DIA DE XAMÃ

todo gente sabe o quanto a ciência moderna deve para a alquimia, o quanto a química deve para as plantas e quanto o cérebro humano é condicionado. não quero fazer apologia de nenhum aditivo químico para a expansão da consciência mas, participar de um ritual xamânico, sempre foi um desejo meu.

aguardei o acesso restrito ao círculo mágico, queria ir ao xingu já que de um xamã apache estava muito longe. fui convidado, fui. nenhuma taba à vista mas a porteira de uma chácara um recanto de terra cercado de serras que dão em claraval - que já é minas no estado de são Paulo. Éramos quatro, um primo com seu filho (se não faz mal pra uma criança não vai prejudicar ninguém) e sua sobrinha que tinha tantas reservas quanto eu, minto, bem menos. Trazer a alma vestida todos trazemos, nascemos nus mas logo são fraldas, mijões e toucas. No salão cada um de nós esperava uma coisa diferente e a mesma, uma viagem pessoal e intransferível nos meandros do inconsciente. eu, que sou ambicioso quando se diz de espiritualidade e ao mesmo tempo crítico demais, temia não voltar da jornada, pra tudo tem sua hora.
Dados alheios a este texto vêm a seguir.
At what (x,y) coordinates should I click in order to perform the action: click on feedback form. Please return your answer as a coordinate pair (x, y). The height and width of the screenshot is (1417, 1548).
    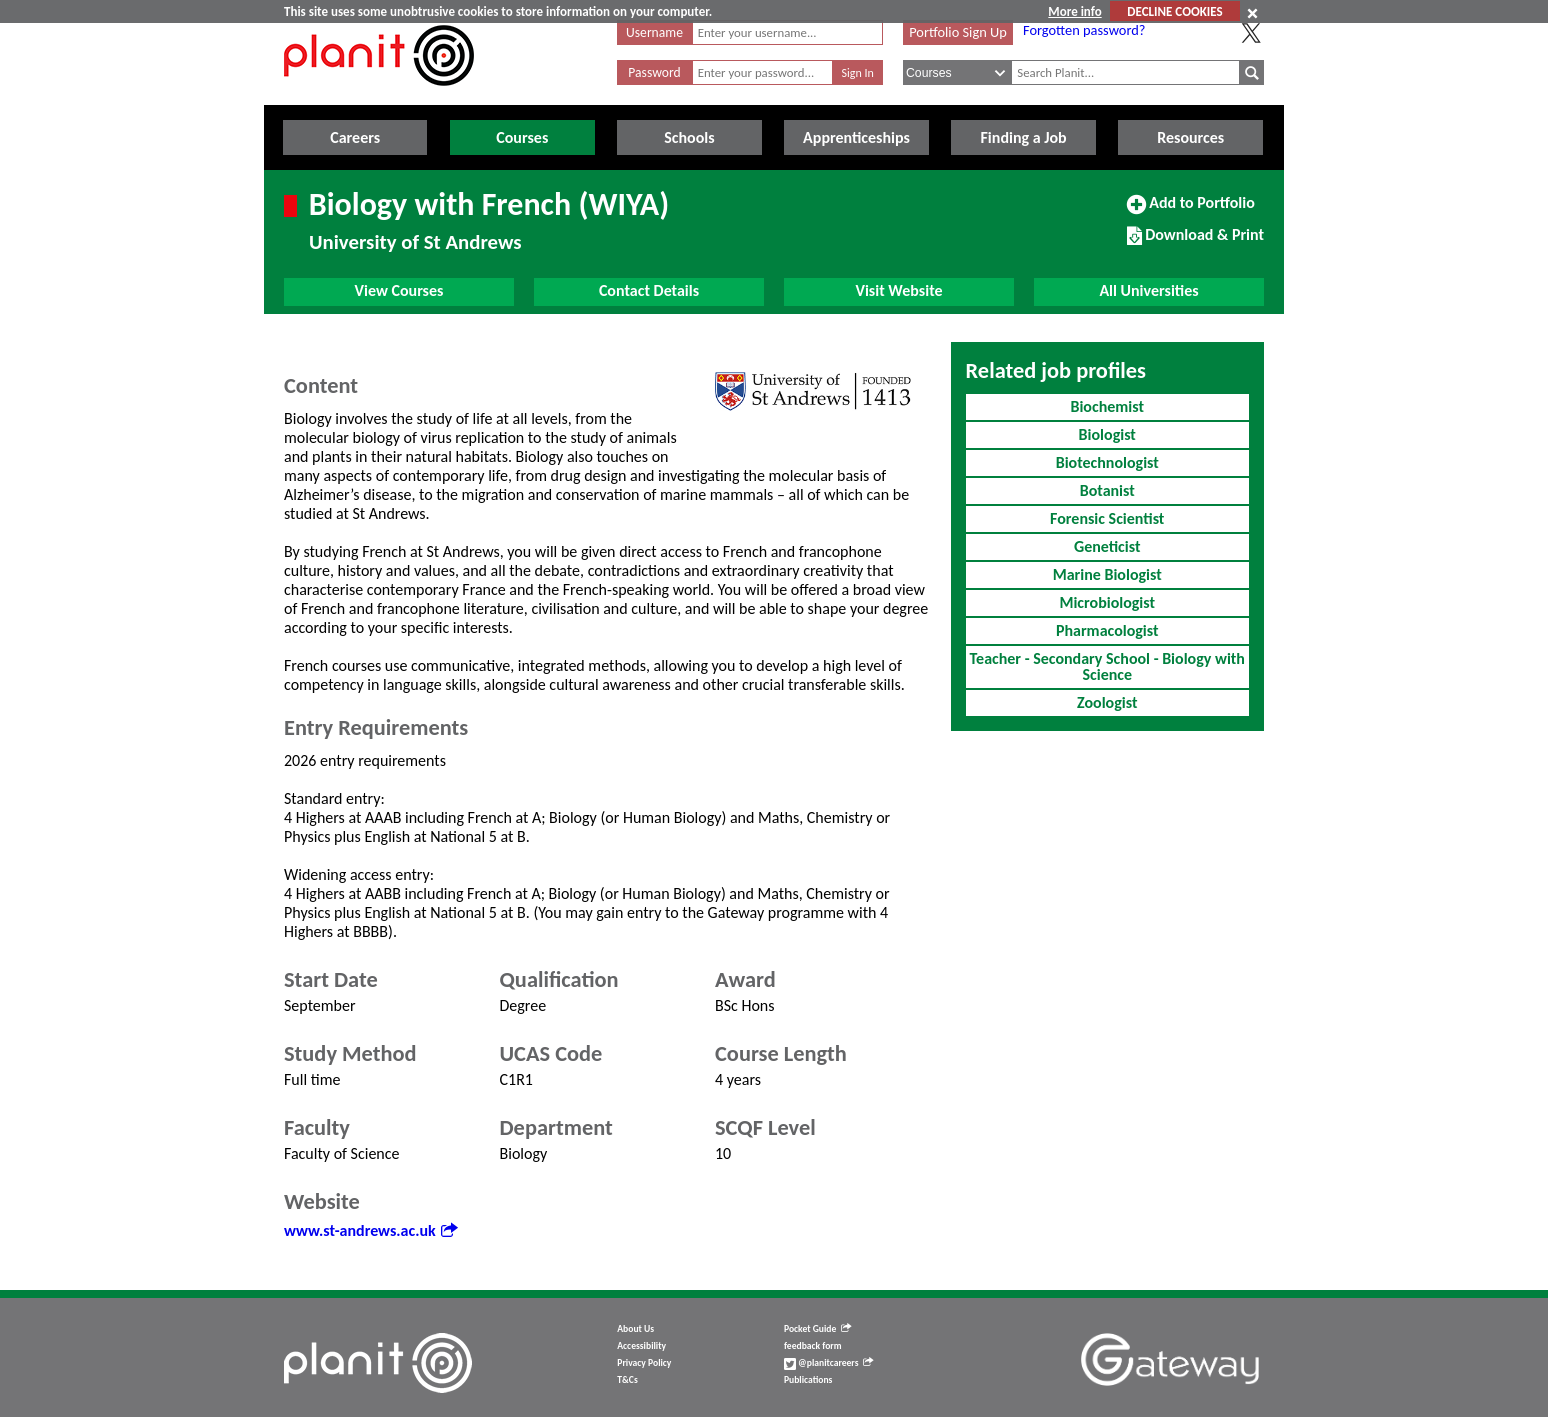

foram horas de word music numa caixa de som altíssimo grudada nos meus ouvidos, à cada faixa da trilha sonora eu estava num país diferente, pensando e falando uma língua diferente na cultura dali. e foi assim, ouvindo enia, que me esquivei da polygram pensando nos druidas celtas cercados de totens no alto de um penhasco isolado.

a noite foi regada com três doses de chá de waskariums mariskóidis popularmente conhecida waska de sabor encorpado, amargo, intenso, de uma textura ou densidade parecida à de um xarope que tem no fundo uma nota de terra, talvez a cor ajude nessa associação além do sabor e talvez a borra no fundo da caneca também... vinha. fui o segundo a beber depois do menino, privilégio já que depois de nós dois se seguiram caretas das mais repugnantes, as pessoas tremiam enojadas, até parecia se tratar de óleo de fígado de bacalhau. curioso.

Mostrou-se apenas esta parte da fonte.